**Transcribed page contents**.
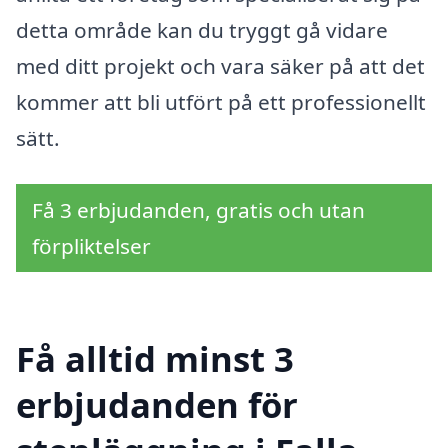
detta område kan du tryggt gå vidare
med ditt projekt och vara säker på att det
kommer att bli utfört på ett professionellt
sätt.
Få 3 erbjudanden, gratis och utan
förpliktelser
Få alltid minst 3
erbjudanden för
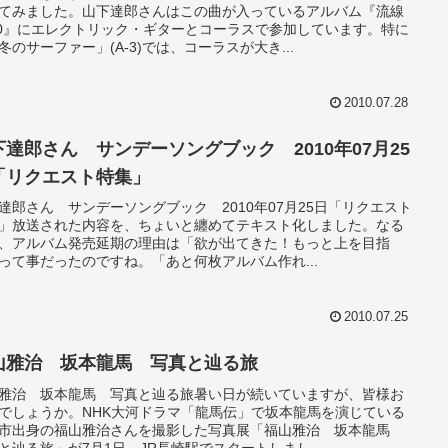
てみました。山下達郎さんはこの曲が入っているアルバム『流線
80』にエレクトリック・ギターとコーラスで参加しています。特に
冬のサーファー」(A-3)では、コーラスが大き...
2010.07.28
下達郎さん サンデーソングブック 2010年07月25
「リクエスト特集」
達郎さん サンデーソングブック 2010年07月25日「リクエスト
」放送された内容を、ちょいと纏めてテキスト化しました。なる
、アルバム発売延期の理由は「欲が出てきた！もっと上を目指
って事だったのですね。「あと何枚アルバム作れ...
2010.07.25
山雅治 坂本龍馬 写真と辿る旅
雅治 坂本龍馬 写真と辿る旅暑い日が続いていますが、皆様お
でしょうか。NHK大河ドラマ「龍馬伝」で坂本龍馬を演じている
市出身の福山雅治さんを撮影した写真展「福山雅治 坂本龍馬
と辿る旅」が7月1日、JR長崎駅でスタートしまし...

**Exercise brief**.
Set down all of the data word for word; no pictures belong in it.

**Output for this task**.
detta område kan du tryggt gå vidare
med ditt projekt och vara säker på att det
kommer att bli utfört på ett professionellt
sätt.
Få 3 erbjudanden, gratis och utan
förpliktelser
Få alltid minst 3
erbjudanden för
てみました。山下達郎さんはこの曲が入っているアルバム『流線
80』にエレクトリック・ギターとコーラスで参加しています。特に
冬のサーファー」(A-3)では、コーラスが大き...
2010.07.28
下達郎さん サンデーソングブック 2010年07月25
「リクエスト特集」
達郎さん サンデーソングブック 2010年07月25日「リクエスト
」放送された内容を、ちょいと纏めてテキスト化しました。なる
、アルバム発売延期の理由は「欲が出てきた！もっと上を目指
って事だったのですね。「あと何枚アルバム作れ...
2010.07.25
山雅治 坂本龍馬 写真と辿る旅
雅治 坂本龍馬 写真と辿る旅暑い日が続いていますが、皆様お
でしょうか。NHK大河ドラマ「龍馬伝」で坂本龍馬を演じている
市出身の福山雅治さんを撮影した写真展「福山雅治 坂本龍馬
と辿る旅」が7月1日、JR長崎駅でスタートしまし...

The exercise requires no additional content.